With this collection of al fresco recipes, you’ll be ready to take your outdoor cooking skills to the next level. Fire up the grill, mix up some cocktails, and get ready to wow your guests with these sensational recipes made for outdoor dining. The only thing left to decide is what to cook first!
Smoked Beef Short Ribs
Serves: 4 | Cook time: 6+ hours
These mouth-watering Smoked Beef Short Ribs from Kamado Joe will surely be a hit at your next barbecue. The short ribs are infused with bold flavours and become fall-apart tender after low and slow smoking. The ribs are first coated in a punchy mustard and horseradish rub, then liberally seasoned with moreish barbecue rub to form a tantalising crust. Smoking the ribs over indirect heat allows the meat to break down and become succulently moist. Halfway through cooking, the ribs are braised in a flavoursome broth until fork tender. After a long rest, these beefy beauties are ready to serve. Ideal for feeding a crowd, these competition-worthy short ribs are your new go-to showstopper.
Ingredients
- 1 rack beef short ribs (4 bone-in plate ribs)
- 3 tablespoons mustard
- 4 tablespoons horseradish
- 115g barbecue rub
- 150ml apple cider vinegar
- 150ml water
- 450ml beef broth
- 1 white onion, sliced
- 4 cloves garlic, smashed
Instructions
- Prepare your outdoor grill for smoking at 120°C.
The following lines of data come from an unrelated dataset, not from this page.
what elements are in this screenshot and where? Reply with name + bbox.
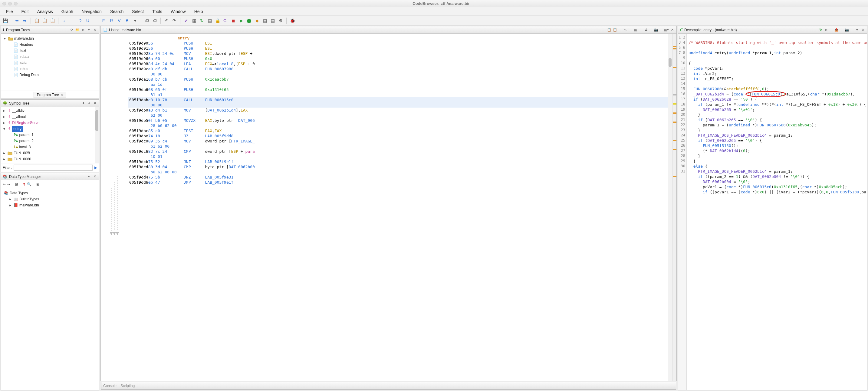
decompile-line[interactable]: } <box>688 112 865 117</box>
menu-analysis[interactable]: Analysis <box>34 8 57 15</box>
listing-row[interactable]: 005f9db50f b6 05 MOVZX EAX,byte ptr [DAT… <box>128 118 672 123</box>
tree-item[interactable]: Headers <box>13 41 97 48</box>
listing-row[interactable]: 005f9dd475 5b JNZ LAB_005f9e31 <box>128 175 672 180</box>
listing-row[interactable]: 005f9dd6eb 47 JMP LAB_005f9e1f <box>128 180 672 185</box>
dtm-body[interactable]: 📚Data Types 📖BuiltInTypes📕malware.bin <box>1 188 99 390</box>
tab-program-tree[interactable]: Program Tree <box>34 92 66 98</box>
letter-u-icon[interactable]: U <box>85 17 91 24</box>
listing-row[interactable]: 00 00 <box>128 72 672 77</box>
tree-item[interactable]: L◆local_8 <box>13 144 98 150</box>
save-icon[interactable]: 💾 <box>2 17 8 24</box>
scrollbar[interactable] <box>95 107 99 163</box>
listing-row[interactable]: 00 00 <box>128 103 672 108</box>
decompile-line[interactable] <box>688 81 865 86</box>
listing-row[interactable]: 62 00 <box>128 113 672 118</box>
export-icon[interactable]: 📤 <box>834 28 839 32</box>
decompile-line[interactable]: if (DAT_0062b028 == '\0') { <box>688 97 865 102</box>
listing-row[interactable]: 005f9d9056 PUSH ESI <box>128 40 672 46</box>
decompile-line[interactable]: FUN_005f5150(); <box>688 143 865 148</box>
close-tab-icon[interactable] <box>61 93 63 97</box>
tree-item[interactable]: fentry <box>3 126 98 132</box>
decompile-line[interactable]: } <box>688 159 865 164</box>
listing-row[interactable]: b1 62 00 <box>128 144 672 149</box>
decompile-line[interactable]: (*_DAT_0062b1d4)(0); <box>688 148 865 153</box>
minimize-window-icon[interactable] <box>8 2 12 5</box>
listing-row[interactable]: 005f9d928b 74 24 0c MOV ESI,dword ptr [E… <box>128 51 672 56</box>
decompile-line[interactable]: DAT_0062b265 = '\x01'; <box>688 107 865 112</box>
listing-row[interactable]: 005f9db0a3 d4 b1 MOV [DAT_0062b1d4],EAX <box>128 108 672 113</box>
forward-icon[interactable]: ⇒ <box>22 17 28 24</box>
tree-item[interactable]: f__alldiv <box>3 108 98 114</box>
tree-item[interactable]: .rdata <box>13 54 97 60</box>
close-icon[interactable] <box>670 28 675 32</box>
cycle-icon[interactable]: ⟳ <box>69 28 74 32</box>
decompile-line[interactable]: param_1 = (undefined *)FUN_00607560(0xe5… <box>688 122 865 128</box>
letter-l-icon[interactable]: L <box>92 17 99 24</box>
scrollbar[interactable] <box>668 34 672 381</box>
close-window-icon[interactable] <box>2 2 6 5</box>
close-icon[interactable] <box>92 28 97 32</box>
decompile-line[interactable] <box>688 55 865 61</box>
cf-icon[interactable]: Cf <box>222 17 229 24</box>
decompile-line[interactable]: } <box>688 128 865 133</box>
menu-icon[interactable]: ▾ <box>855 28 860 32</box>
decompile-line[interactable]: code *pcVar1; <box>688 66 865 71</box>
tree-item[interactable]: P◆param_1 <box>13 132 98 138</box>
tree-item[interactable]: 📕malware.bin <box>9 202 97 208</box>
decompile-line[interactable]: if (DAT_0062b265 == '\0') { <box>688 138 865 143</box>
down-arrow-icon[interactable]: ↓ <box>61 17 67 24</box>
decompile-line[interactable]: _DAT_0062b1d4 = (code *)FUN_006015c0(0a1… <box>688 91 865 97</box>
tree-item[interactable]: 📖BuiltInTypes <box>9 196 97 202</box>
listing-row[interactable]: 005f9d9ce8 df db CALL FUN_00607980 <box>128 66 672 72</box>
decompile-line[interactable]: pcVar1 = (code *)FUN_006015c0(0xa1310f65… <box>688 184 865 190</box>
menu-file[interactable]: File <box>2 8 17 15</box>
decompile-body[interactable]: 1 2 3 4 5 6 7 8 9 10 11 12 13 14 15 16 1… <box>678 34 867 390</box>
listing-row[interactable]: 005f9da168 b7 cb PUSH 0x1daacbb7 <box>128 77 672 82</box>
tree-item[interactable]: .data <box>13 60 97 66</box>
menu-help[interactable]: Help <box>191 8 207 15</box>
folder-open-icon[interactable]: 📂 <box>75 28 80 32</box>
new-icon[interactable]: ✚ <box>81 101 86 106</box>
listing-row[interactable]: 005f9dbc85 c0 TEST EAX,EAX <box>128 128 672 133</box>
menu-select[interactable]: Select <box>128 8 147 15</box>
decompile-line[interactable]: else { <box>688 164 865 169</box>
decompile-line[interactable]: if (DAT_0062b265 == '\0') { <box>688 117 865 122</box>
decompile-line[interactable]: if (param_1 != *(undefined **)(*(int *)(… <box>688 102 865 107</box>
tree-root[interactable]: 📚Data Types <box>4 190 97 196</box>
copy-icon[interactable]: 🗎 <box>824 28 829 32</box>
listing-row[interactable]: 005f9d966a 00 PUSH 0x0 <box>128 56 672 61</box>
halt-icon[interactable]: ◼ <box>230 17 237 24</box>
program-trees-body[interactable]: malware.bin Headers.text.rdata.data.relo… <box>1 34 99 91</box>
listing-row[interactable]: 005f9dbe74 18 JZ LAB_005f9dd8 <box>128 133 672 139</box>
letter-d-icon[interactable]: D <box>76 17 83 24</box>
menu-navigation[interactable]: Navigation <box>78 8 105 15</box>
letter-b-icon[interactable]: B <box>124 17 130 24</box>
tree-root[interactable]: malware.bin <box>4 35 97 41</box>
paste-icon[interactable]: 📋 <box>613 28 617 32</box>
symbol-tree-body[interactable]: f__alldivf__allmulfDllRegisterServerfent… <box>1 107 99 163</box>
menu-edit[interactable]: Edit <box>18 8 32 15</box>
close-icon[interactable] <box>92 174 97 179</box>
tree-item[interactable]: FUN_005f... <box>3 150 98 156</box>
doc-icon[interactable]: 🗎 <box>81 28 86 32</box>
listing-row[interactable]: 10 01 <box>128 154 672 159</box>
snapshot-icon[interactable]: 📷 <box>654 28 658 32</box>
decompile-line[interactable]: DAT_0062b004 = '\0'; <box>688 179 865 184</box>
listing-row[interactable]: 005f9dabe8 10 78 CALL FUN_006015c0 <box>128 97 672 103</box>
menu-search[interactable]: Search <box>106 8 127 15</box>
tree-item[interactable]: Debug Data <box>13 72 97 78</box>
tree-item[interactable]: .reloc <box>13 66 97 72</box>
filter-types-icon[interactable]: ↯ <box>23 182 26 187</box>
decompile-line[interactable]: if ((pcVar1 == (code *)0x0) || (iVar2 = … <box>688 190 865 195</box>
paste-special-icon[interactable]: 📋 <box>49 17 56 24</box>
dropdown-icon[interactable]: ▦▾ <box>664 28 669 32</box>
listing-row[interactable]: 005f9dc089 35 c4 MOV dword ptr [PTR_IMAG… <box>128 139 672 144</box>
hex-icon[interactable]: ▦ <box>191 17 197 24</box>
listing-overview[interactable] <box>672 34 676 381</box>
refresh-icon[interactable]: ↻ <box>198 17 205 24</box>
listing-row[interactable]: 005f9dc683 7c 24 CMP dword ptr [ESP + pa… <box>128 149 672 154</box>
tree-item[interactable]: .text <box>13 48 97 54</box>
letter-i-icon[interactable]: I <box>69 17 75 24</box>
listing-row[interactable]: 005f9d988d 4c 24 04 LEA ECX=>local_8,[ES… <box>128 61 672 66</box>
redo-icon[interactable]: ↷ <box>171 17 178 24</box>
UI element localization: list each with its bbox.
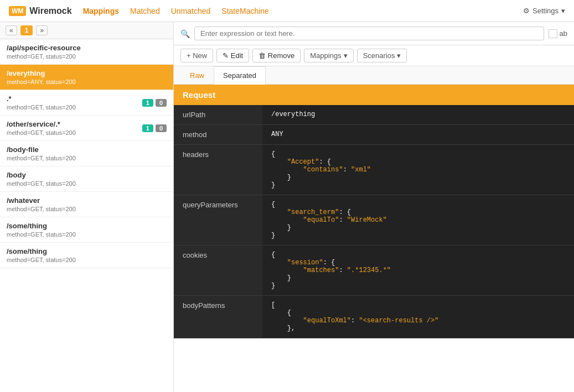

- Remove fat and silver skin from the ribs and score the membrane on the back.
- In a small bowl, mix the mustard and horseradish and brush on both sides of the ribs.
- Generously season the ribs with barbecue rub on both sides.
- Place the ribs in the grill and smoke for 2-3 hours until internal temperature reaches around 75°C, brushing with equal parts cider vinegar and water every hour.
- Transfer ribs to a roasting tin. Add beef broth, onion and garlic. Place ribs on a wire rack, cover tightly with foil.
- Return to grill and cook until internal temperature reaches 95°C. Check tenderness by poking with a fork.
- Remove ribs, wrap them in baking paper and rest in a cooler for two hours, wrapped in a tea towel.
- Unwrap, slice between bones and serve. Enjoy!
Teriyaki Shrimp Kebabs
Serves: 5 | Cook time: 30 minutes
Take your barbecue to new heights with these scrumptious Teriyaki Shrimp Kebabs from Kamado Joe. Bursting with the sweet and savoury flavours of pineapple, onion, prawns and a homemade teriyaki sauce, these skewers are sure to be a crowd-pleaser. The prawns soak up the smoky essence from the grill while the pineapple and onions caramelise to sweet perfection. Topped with sesame seeds and spring onion and paired with a from-scratch teriyaki, these kebabs are jam-packed with texture and flavour in every bite. Your guests will clamour for the recipe, so get ready to impress!
Ingredients
- 1 tablespoon chopped spring onions
- ¼ onion, cut into 1cm thin strips
- 150g pineapple, cut into small cubes
- 1 bell pepper, chopped
- 2 tablespoons seafood seasoning
- 1 tablespoon sesame seeds
- 450g prawns, peeled and deveined
- 400ml teriyaki sauce
Instructions
- Heat your barbecue to 200°C direct heat.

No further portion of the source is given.